As COVID-19 has dramatically changed the business landscape in New Zealand, many directors have been left wondering whether their efforts to save their businesses could expose them to personal liability for trading whilst insolvent. Recognising the pressures businesses are facing, the Government has announced it will seek temporary reforms to insolvency provisions under the Companies Act 1993 by introducing a safe harbour from insolvent trading. If passed, the safe harbour will provide welcome relief to directors who are facing significant liquidity issues.

In this article, we break down what the reforms mean for directors.

What are the insolvent trading provisions?

Under the Companies Act 1993, directors must not agree, cause or allow the business of a company to be carried on in a manner likely to create a substantial risk of serious loss to the company's creditors (section 135). Further, directors must not agree to the company incurring an obligation unless at that time he or she believes on reasonable grounds that the company will be able to perform the obligation when it is required to do so (section 136).

The consequences of breaching these duties are serious for directors, exposing them to personal liability. With the uncertainty surrounding how long the lockdown and Alert Level 4 will continue, directors facing significant liquidity issues are therefore putting themselves at personal risk if they continue to trade.

What is the safe harbour?

Wishing to avoid widespread premature business failure, the Government has proposed a safe harbour for directors from the insolvency provisions. Whilst subject to agreement by Parliament, under the safe harbour provisions, directors will not be in breach of the insolvency provisions for the next six months if they can demonstrate:

  • in the good faith opinion of the directors, the company is facing or is likely to face significant liquidity problems in the next 6 months as a result of the impact of COVID-19 on them or their creditors;
  • the company was able to pay its debt as they fell due on 31 December 2019; and
  • the directors consider in good faith that it is more likely than not that the company will be able to pay its debt as they fall due within 18 months.

The Government will ask Parliament to apply the changes retrospectively, effective from 3 April 2020.

What does this mean for directors?

If enacted, directors will have some relief from the immediate threat of insolvent trading.
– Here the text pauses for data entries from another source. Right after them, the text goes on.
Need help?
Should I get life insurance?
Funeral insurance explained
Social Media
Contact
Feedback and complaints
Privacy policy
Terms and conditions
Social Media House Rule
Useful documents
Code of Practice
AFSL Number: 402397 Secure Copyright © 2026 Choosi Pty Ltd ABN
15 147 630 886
However, it is not a get out of jail free card. The Government has made it clear that the purpose of the safe harbour is to protect businesses that were fundamentally sound prior to COVID-19, and not those who may have already been on shaky ground. It does not override general duties of care and obligations of good faith under the Companies Act 1993.

We recommend that directors keep in close contact with their professional financial and legal advisers during this time, particularly if they are concerned about the solvency of their company. Practical steps to improve cashflow include:

  • applying for the financial assistance packages from the Government, including the Wage Subsidy Scheme and the Business Finance Guarantee Scheme;
  • reducing operational expenses where possible;
  • negotiating extended payment terms with creditors;
  • restructuring bank debt;
  • having clear plans for coming in and out of each alert stage.

The Government is also developing a range of other insolvency reforms to provide temporary relief for businesses, including a debt hibernation scheme. We will publish more details on these as they come available.

The content of this article is intended to provide a general guide to the subject matter. Specialist advice should be sought about your specific circumstances.